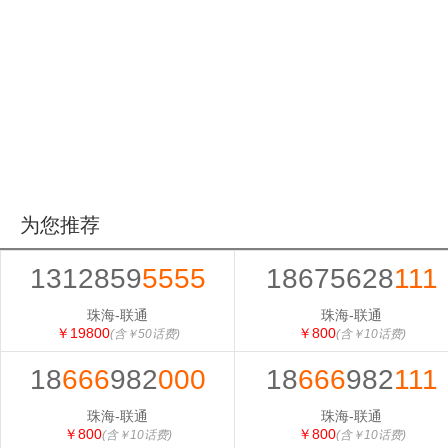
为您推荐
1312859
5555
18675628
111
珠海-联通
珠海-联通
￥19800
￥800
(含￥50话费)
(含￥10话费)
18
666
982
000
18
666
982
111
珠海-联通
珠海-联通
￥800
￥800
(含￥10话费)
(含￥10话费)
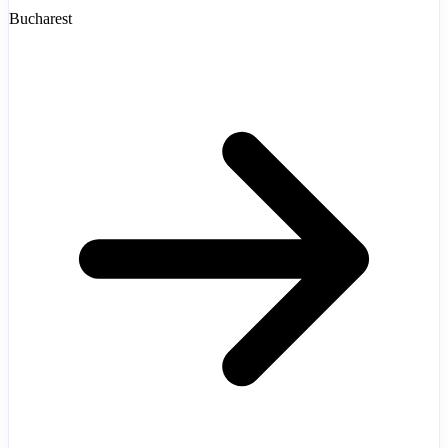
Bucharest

━━━━━━

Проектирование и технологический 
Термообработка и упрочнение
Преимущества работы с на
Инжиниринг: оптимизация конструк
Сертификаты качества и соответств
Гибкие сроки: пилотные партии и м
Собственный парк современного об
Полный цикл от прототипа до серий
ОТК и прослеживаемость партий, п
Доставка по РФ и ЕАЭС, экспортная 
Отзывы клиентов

━━━━━━

#### DESCRIPTION OF THE TASK:
Please output exactly the lines between the one holding "ОТК и прослеживаемость партий, п" and the one holding "Отзывы клиентов" in the records above, inclusive, and nothing more.

#### RESULT OF THE TASK:
ОТК и прослеживаемость партий, п
Доставка по РФ и ЕАЭС, экспортная 
Отзывы клиентов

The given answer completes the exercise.